With the Star Fox branding established, Tossell and the rest of the team worked tirelessly on the game with surprisingly little interference from Nintendo. “On the whole, we worked very independently,” explains Tossell. “We had an initial trip to Nintendo’s headquarters in Kyoto for about a week where we discussed the changes that would be required to make the game fit in well with the Star Fox universe. Sitting in a room discussing gameplay ideas with Miyamoto-san is certainly one of the highlights of my career and I still have his business card carefully stored away. I also remember going to an Italian restaurant for lunch near to the offices with Miyamoto-san and talking about all sorts of things. I’m not one to get starstruck, but that’s probably the one time in my life where I felt a little bit overawed. We also met with Takaya Imamura, who is the creative mind behind Star Fox originally. Imamura-san came to stay at Rare for around a month I think, where he would work with Lee Schuneman overseeing what we were doing. I think on the whole though, Nintendo was really trusting of our ability to make a great game.”

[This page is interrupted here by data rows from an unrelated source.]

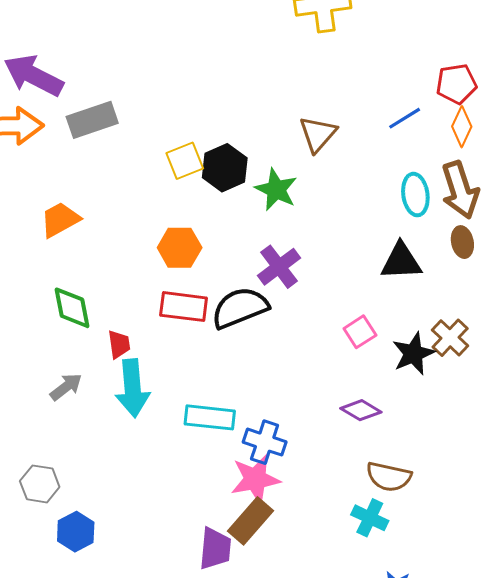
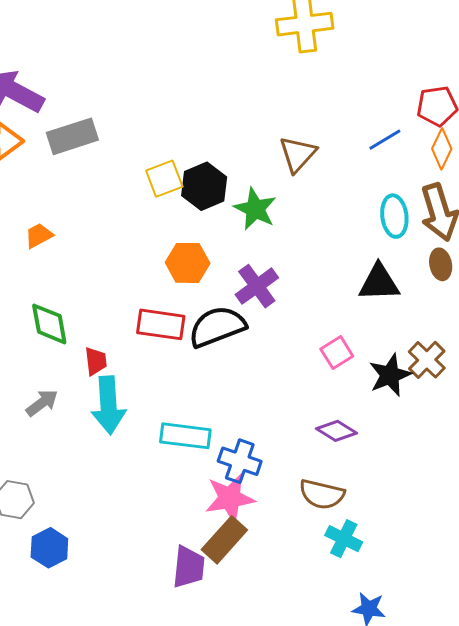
orange trapezoid: (60, 220) -> (39, 236), size x0.7
orange hexagon: (180, 248) -> (188, 263), moved
brown semicircle: (389, 477) -> (322, 494), moved

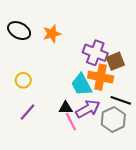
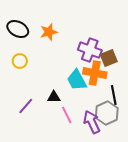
yellow circle: (23, 80) -> (20, 61), moved
black line: (121, 100) -> (114, 95), turned 60
black triangle: (66, 108) -> (54, 97), moved
purple arrow: (88, 109) -> (92, 122), moved, turned -85

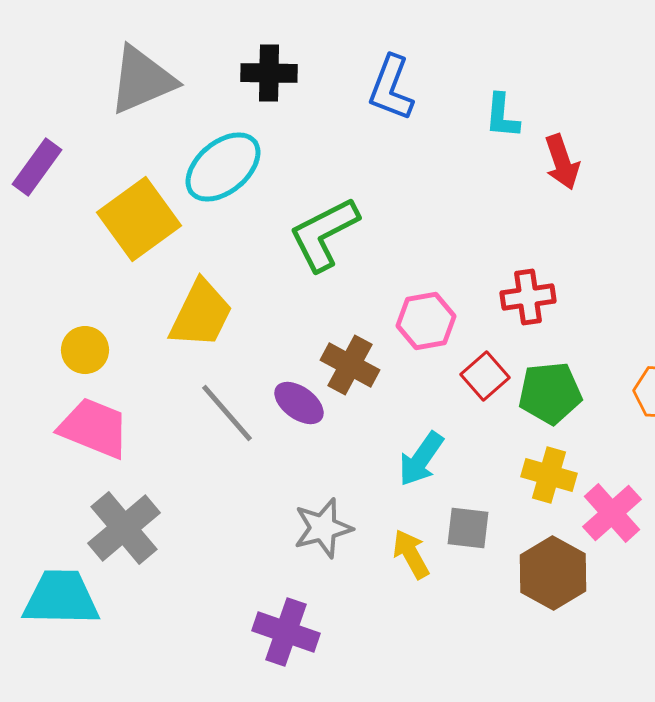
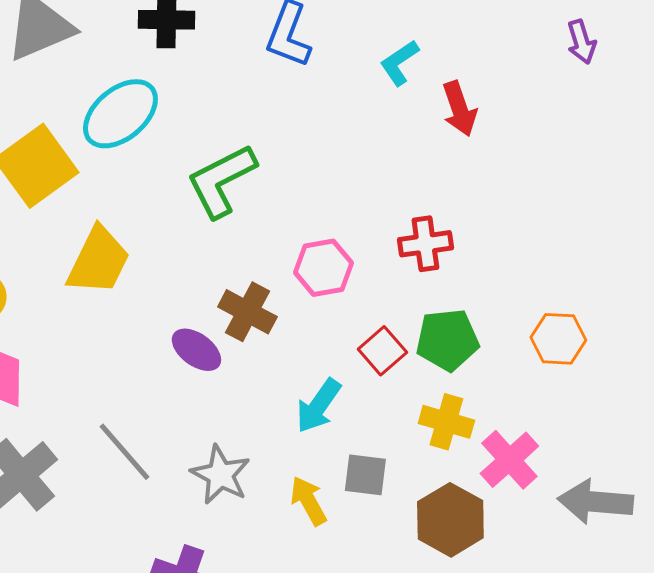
cyan L-shape: (502, 116) -> (399, 63), turned 51
red square: (485, 376) -> (382, 351), moved
gray line: (227, 413) -> (124, 452), moved
gray star: (323, 528) -> (220, 475), turned -30

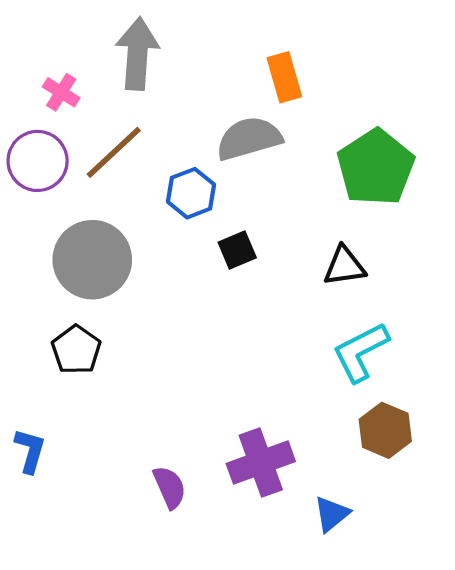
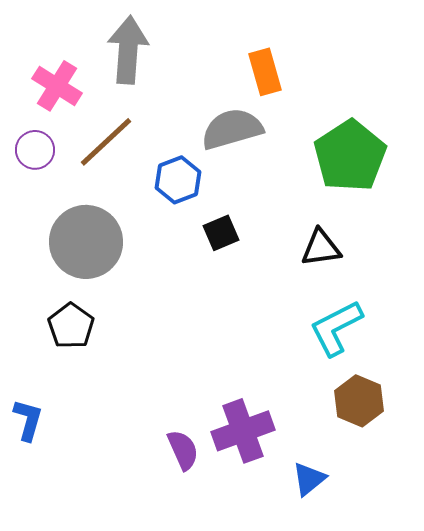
pink cross: (61, 92) -> (57, 86), size x1.4
purple circle: (38, 161) -> (35, 150), size x0.7
purple semicircle: (170, 487) -> (183, 450), moved

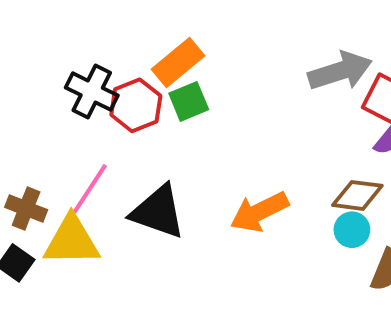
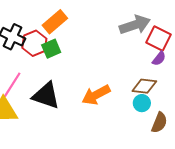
green square: (189, 101) -> (51, 49), moved

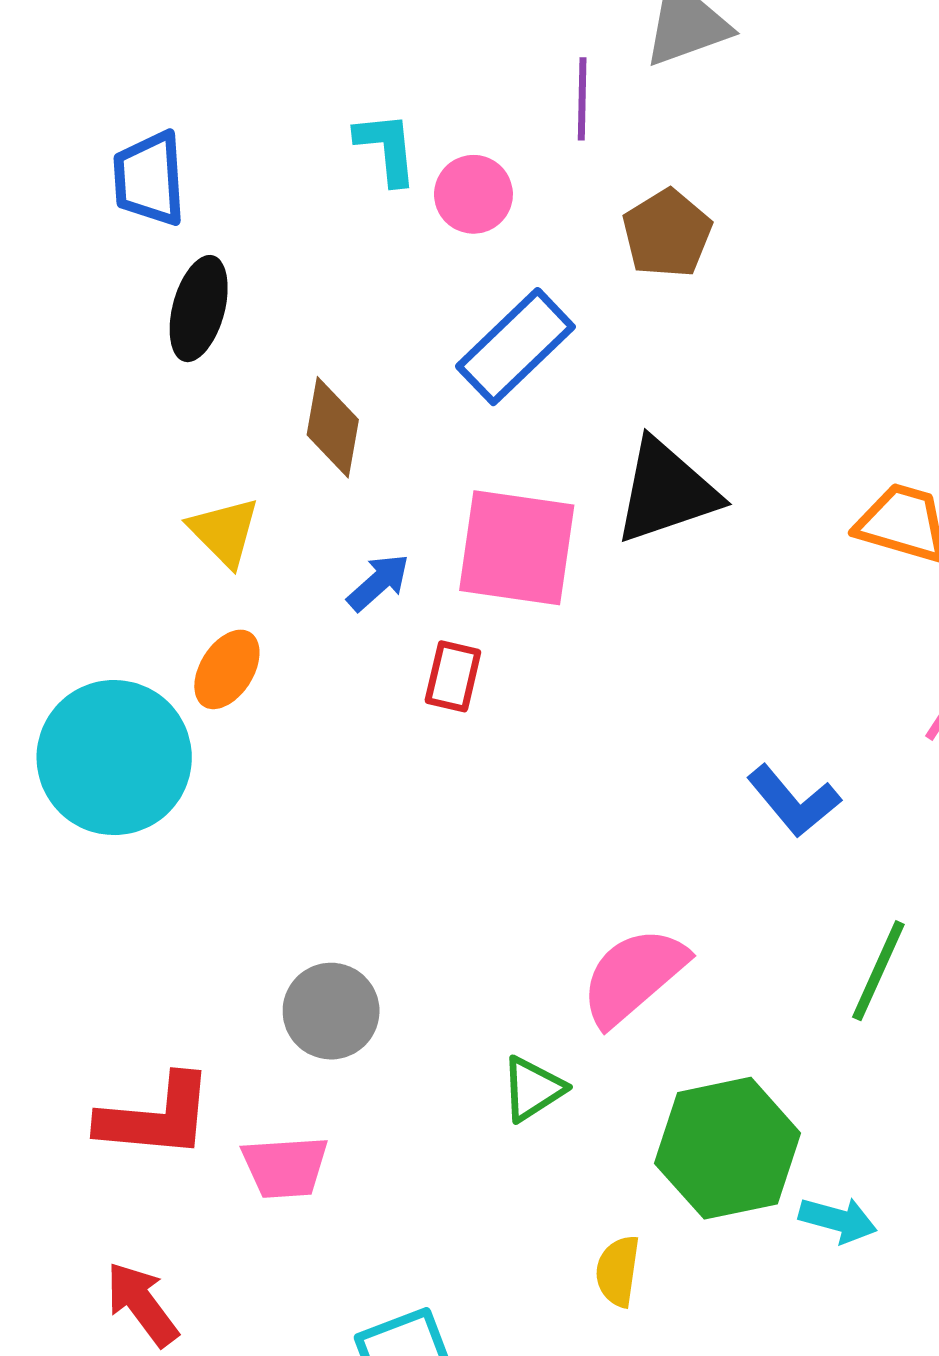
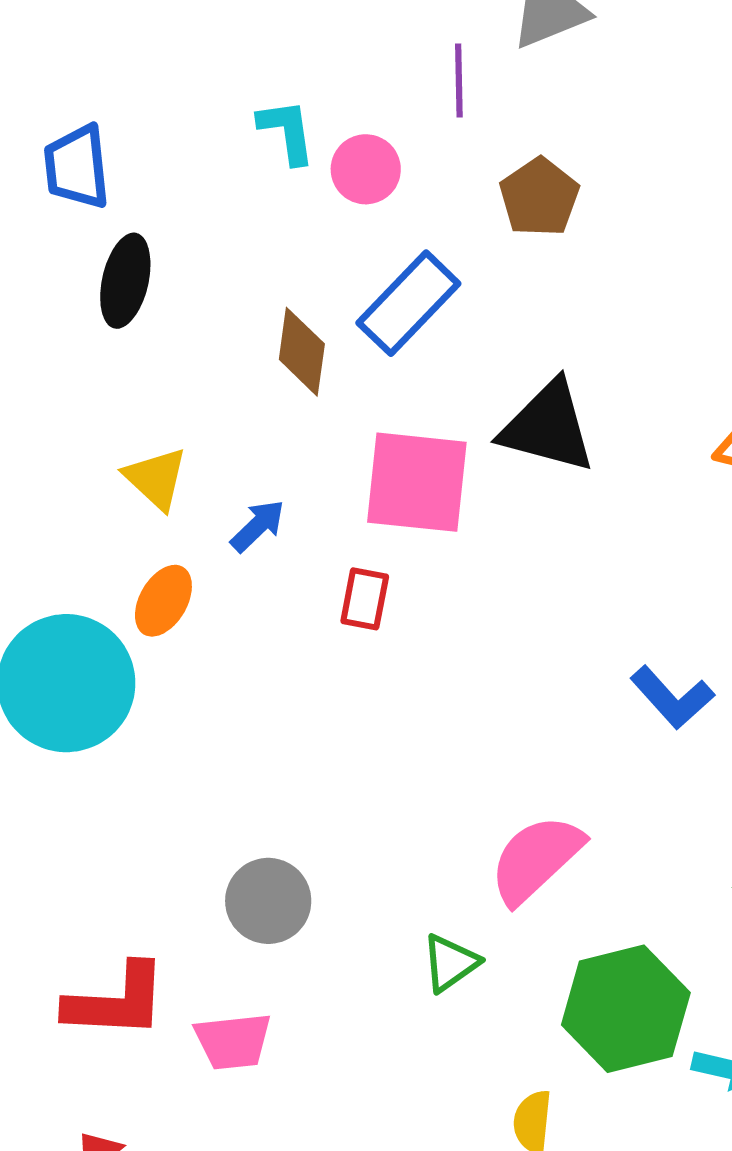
brown diamond: (333, 427) -> (302, 352), moved
black triangle: (666, 491) -> (548, 427), turned 36
blue arrow: (378, 582) -> (258, 526), moved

Working under Nintendo was an eye-opening experience for Tossell, who is full of praise for the Japanese company. “Without doubt of all the time I’ve worked in the industry it was the most trusting and respectful relationship,” he says. “Of course, it helped because technically Rare was independent – Nintendo only owned 49% of the company, as far as I am aware. This meant that the Stamper Brothers [Rare’s founders] didn’t have to do anything they didn’t want to. This contrasts sharply with how it is now where Microsofts own the whole company. Even accounting for that though, Nintendo knows games – it knows them inside and out and knows when something needs to be pushed and prodded and when it doesn’t. And it understands that if you push and prod too much then you destroy any spark that a game may have. It’s a delicate balancing act that Nintendo made look easy.”